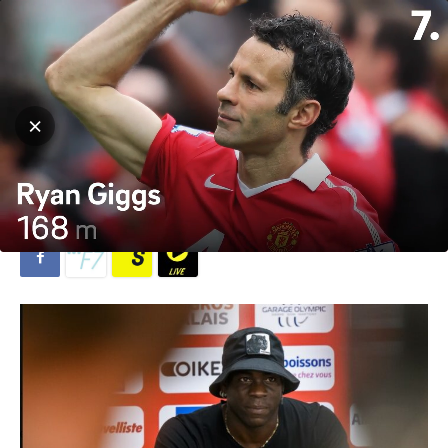
Hjem
Fotball
Fotball
Serie A
Salerintana vil hente Balotelli
for måljakt
Av
Lina Elisabeth Skottene
-
20. januar 2024
643
0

· · ·

= Work task =
Retype every record above exactly as written, but leave out the pictures.

= Answer to the exercise =
Hjem
Fotball
Fotball
Serie A
Salerintana vil hente Balotelli
for måljakt
Av
Lina Elisabeth Skottene
-
20. januar 2024
643
0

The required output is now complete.